Giovanni, Mario, ah dolci nomi italiani per sempre.
Chiedo a Giovanni che tipo di agricoltore è andato.
Un agricoltore. Non ci sono molte cose da dire. Non so dirti cosa ho imparato da lui perchè sono cose passate in me con la lunga consuetudine. Che fosse di un’altra generazione l’ho capito quando ho cercato di spiegargli la fermentazione malolattica, ma in vigna non la so più lunga di lui, anzi.
Era un vitivinicultore. Aveva un parente nelle Ferrovie in città e riusciva a vendere le damigiane a Torino a un prezzo più alto di quello che si poteva spuntare a Calosso aspettando i clienti. Non era di quelli che cercavano la quantità di uva. Non che diradasse, ma magari vendemmiava in tre passaggi.

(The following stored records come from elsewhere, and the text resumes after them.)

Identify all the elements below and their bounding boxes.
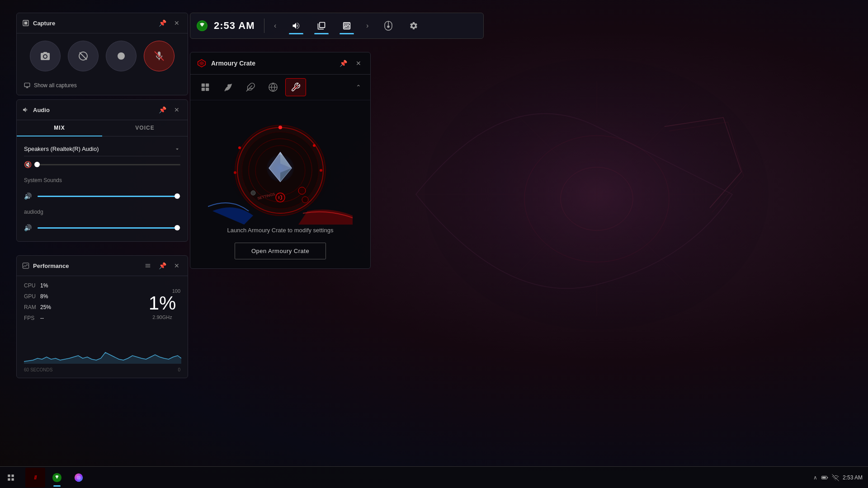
perf-big-number: 1% xyxy=(149,294,176,313)
audiodg-slider[interactable] xyxy=(38,227,180,229)
audio-close-btn[interactable]: ✕ xyxy=(171,104,182,115)
taskbar: // ∧ xyxy=(0,466,868,488)
perf-title: Performance xyxy=(33,263,139,269)
armoury-crate-panel: Armoury Crate 📌 ✕ xyxy=(190,52,371,269)
svg-point-43 xyxy=(313,144,316,147)
audio-icon xyxy=(22,106,29,113)
perf-pin-btn[interactable]: 📌 xyxy=(157,260,168,271)
capture-panel: Capture 📌 ✕ xyxy=(16,13,188,95)
gamebar-settings-btn[interactable] xyxy=(402,16,425,36)
perf-sub-value: 2.90GHz xyxy=(152,314,172,320)
monitor-icon xyxy=(24,82,30,89)
capture-icon xyxy=(22,19,29,27)
armoury-launch-text: Launch Armoury Crate to modify settings xyxy=(227,227,334,234)
armoury-title: Armoury Crate xyxy=(211,60,333,67)
show-all-captures-btn[interactable]: Show all captures xyxy=(17,79,188,95)
armoury-tab-feather[interactable] xyxy=(240,78,261,96)
audio-title: Audio xyxy=(33,107,153,113)
svg-point-42 xyxy=(278,126,282,129)
taskbar-tray: ∧ 2:53 AM xyxy=(813,474,868,481)
audiodg-fill xyxy=(38,227,178,229)
svg-point-44 xyxy=(320,169,322,172)
gamebar-performance-btn[interactable] xyxy=(335,16,359,36)
svg-line-17 xyxy=(80,52,87,60)
audio-system-slider-row: 🔊 xyxy=(24,188,180,204)
audio-device-selector[interactable]: Speakers (Realtek(R) Audio) xyxy=(24,142,180,156)
perf-close-btn[interactable]: ✕ xyxy=(171,260,182,271)
record-btn[interactable] xyxy=(106,41,137,71)
system-sounds-slider[interactable] xyxy=(38,196,180,197)
armoury-close-btn[interactable]: ✕ xyxy=(353,58,364,69)
taskbar-paint-btn[interactable] xyxy=(69,468,89,488)
battery-icon xyxy=(821,474,828,481)
capture-buttons-group xyxy=(17,33,188,79)
armoury-tab-globe[interactable] xyxy=(263,78,283,96)
svg-rect-57 xyxy=(12,474,14,477)
svg-rect-63 xyxy=(822,477,826,479)
svg-point-55 xyxy=(251,191,255,195)
armoury-tabs-expand-btn[interactable]: ⌃ xyxy=(351,80,366,94)
open-armoury-crate-button[interactable]: Open Armoury Crate xyxy=(235,243,326,259)
taskbar-items: // xyxy=(22,468,89,488)
perf-controls xyxy=(142,260,153,271)
audiodg-icon: 🔊 xyxy=(24,224,33,231)
perf-chart-area: 60 SECONDS 0 xyxy=(17,332,188,378)
mic-mute-btn[interactable] xyxy=(144,41,175,71)
muted-slider-track[interactable] xyxy=(38,164,180,165)
audio-tab-voice[interactable]: VOICE xyxy=(102,120,188,136)
perf-panel-header: Performance 📌 ✕ xyxy=(17,256,188,276)
gamebar-audio-btn[interactable] xyxy=(284,16,308,36)
capture-close-btn[interactable]: ✕ xyxy=(171,18,182,28)
taskbar-start-btn[interactable] xyxy=(0,467,22,488)
svg-rect-58 xyxy=(8,478,10,480)
ram-pct: 25% xyxy=(40,304,57,310)
capture-title: Capture xyxy=(33,20,153,27)
armoury-tab-leaf[interactable] xyxy=(217,78,238,96)
taskbar-show-hidden-btn[interactable]: ∧ xyxy=(813,474,817,481)
perf-fps-row: FPS -- xyxy=(24,315,137,321)
audio-tab-mix[interactable]: MIX xyxy=(17,120,102,136)
ram-label: RAM xyxy=(24,304,40,310)
capture-pin-btn[interactable]: 📌 xyxy=(157,18,168,28)
armoury-tab-tools[interactable] xyxy=(285,78,306,96)
audio-pin-btn[interactable]: 📌 xyxy=(157,104,168,115)
perf-ram-row: RAM 25% xyxy=(24,304,137,310)
taskbar-rog-btn[interactable]: // xyxy=(25,468,45,488)
svg-point-18 xyxy=(118,52,125,60)
gpu-pct: 8% xyxy=(40,293,57,300)
gamebar-capture-btn[interactable] xyxy=(310,16,333,36)
gamebar-separator xyxy=(264,19,264,33)
audio-panel-header: Audio 📌 ✕ xyxy=(17,100,188,120)
taskbar-xbox-btn[interactable] xyxy=(47,468,67,488)
perf-content: CPU 1% GPU 8% RAM 25% FPS -- 100 1% 2.90… xyxy=(17,276,188,332)
svg-point-45 xyxy=(238,146,241,149)
xbox-icon[interactable] xyxy=(194,18,210,34)
gamebar-prev-btn[interactable]: ‹ xyxy=(268,16,283,36)
gamebar-top-panel: 2:53 AM ‹ › xyxy=(190,13,484,39)
screenshot-btn[interactable] xyxy=(30,41,61,71)
show-all-captures-label: Show all captures xyxy=(34,82,77,89)
svg-rect-20 xyxy=(24,83,30,87)
audiodg-label: audiodg xyxy=(24,209,74,215)
perf-chart-time-label: 60 SECONDS xyxy=(24,367,52,372)
audio-channel-audiodg: audiodg xyxy=(24,204,180,220)
perf-cpu-row: CPU 1% xyxy=(24,282,137,289)
perf-gpu-row: GPU 8% xyxy=(24,293,137,300)
svg-rect-14 xyxy=(24,22,28,25)
fps-label: FPS xyxy=(24,315,40,321)
armoury-logo-icon xyxy=(197,58,207,68)
armoury-pin-btn[interactable]: 📌 xyxy=(338,58,349,69)
gamebar-next-btn[interactable]: › xyxy=(360,16,375,36)
gpu-label: GPU xyxy=(24,293,40,300)
svg-point-51 xyxy=(267,155,294,182)
svg-rect-28 xyxy=(206,84,209,87)
no-record-btn[interactable] xyxy=(68,41,99,71)
fps-pct: -- xyxy=(40,315,57,321)
gamebar-mouse-btn[interactable] xyxy=(377,16,400,36)
armoury-image-area: SETTINGS xyxy=(198,100,363,227)
armoury-tab-asus[interactable] xyxy=(195,78,216,96)
perf-settings-btn[interactable] xyxy=(142,260,153,271)
cpu-label: CPU xyxy=(24,282,40,289)
system-sounds-label: System Sounds xyxy=(24,177,74,183)
rog-eye-background xyxy=(371,36,778,352)
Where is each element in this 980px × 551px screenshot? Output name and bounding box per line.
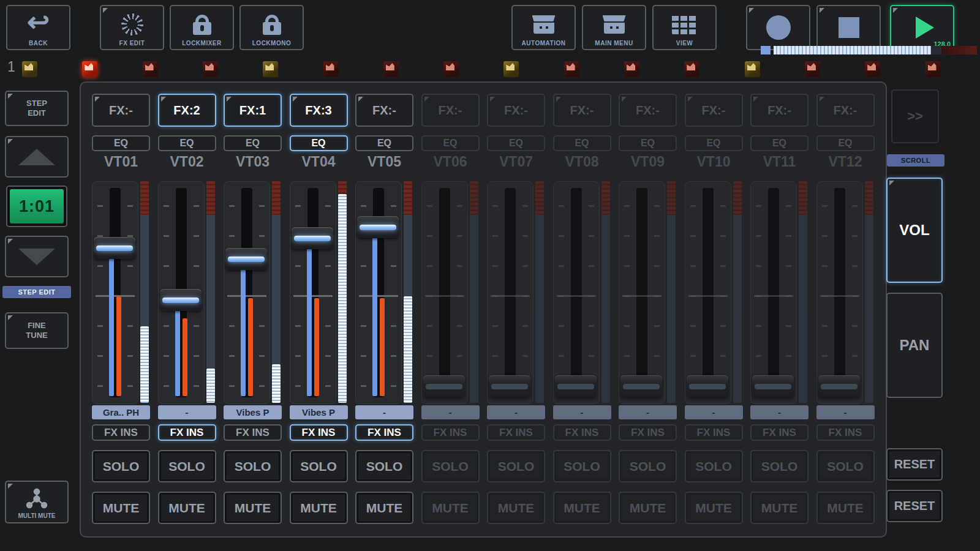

Non ho voluto fare i manifesti mortuari per il paese con mio papà con la cravatta in fototessera, ma a quelle cento persone che sono venute qui per le condoglianze ho mandato un biglietto. E’ una foto di mio papà che lavora a un mastello ovale di legno, tutto concentrato nell’opera. Gli ho messo una frase come l’ho trovata nel libro di Lupano. E’ molto adatta a mio papà.